TASK DESCRIPTION:
Copy the records below in full, keeping each word as it is but omitting the pictures.

(Collected data)
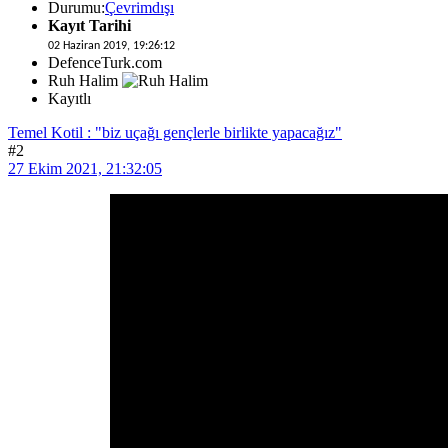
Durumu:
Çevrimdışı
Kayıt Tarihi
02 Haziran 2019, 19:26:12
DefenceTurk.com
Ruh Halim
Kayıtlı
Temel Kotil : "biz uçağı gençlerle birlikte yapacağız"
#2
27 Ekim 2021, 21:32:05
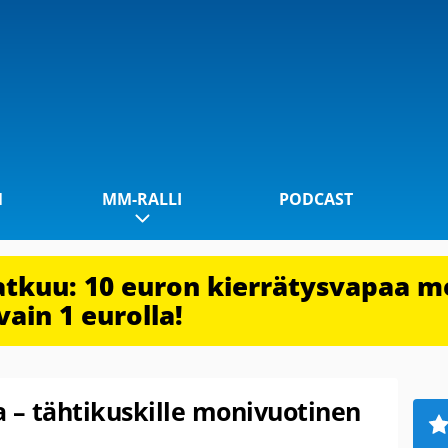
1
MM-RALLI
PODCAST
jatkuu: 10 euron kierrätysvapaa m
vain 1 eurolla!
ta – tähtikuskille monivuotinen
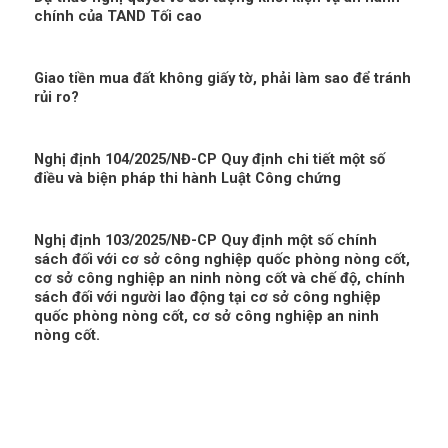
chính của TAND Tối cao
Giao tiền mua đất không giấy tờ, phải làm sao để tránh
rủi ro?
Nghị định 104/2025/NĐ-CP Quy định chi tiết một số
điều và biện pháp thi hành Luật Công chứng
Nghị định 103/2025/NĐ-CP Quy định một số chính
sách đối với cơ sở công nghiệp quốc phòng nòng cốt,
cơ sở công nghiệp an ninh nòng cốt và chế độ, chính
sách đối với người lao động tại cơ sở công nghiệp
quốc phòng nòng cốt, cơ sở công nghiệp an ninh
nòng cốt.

RESULT BELOW:
Durumu:
Çevrimdışı
Kayıt Tarihi
02 Haziran 2019, 19:26:12
DefenceTurk.com
Ruh Halim
Kayıtlı
Temel Kotil : "biz uçağı gençlerle birlikte yapacağız"
#2
27 Ekim 2021, 21:32:05
1
MM-RALLI
PODCAST
jatkuu: 10 euron kierrätysvapaa m
vain 1 eurolla!
ta – tähtikuskille monivuotinen
chính của TAND Tối cao
Giao tiền mua đất không giấy tờ, phải làm sao để tránh
rủi ro?
Nghị định 104/2025/NĐ-CP Quy định chi tiết một số
điều và biện pháp thi hành Luật Công chứng
Nghị định 103/2025/NĐ-CP Quy định một số chính
sách đối với cơ sở công nghiệp quốc phòng nòng cốt,
cơ sở công nghiệp an ninh nòng cốt và chế độ, chính
sách đối với người lao động tại cơ sở công nghiệp
quốc phòng nòng cốt, cơ sở công nghiệp an ninh
nòng cốt.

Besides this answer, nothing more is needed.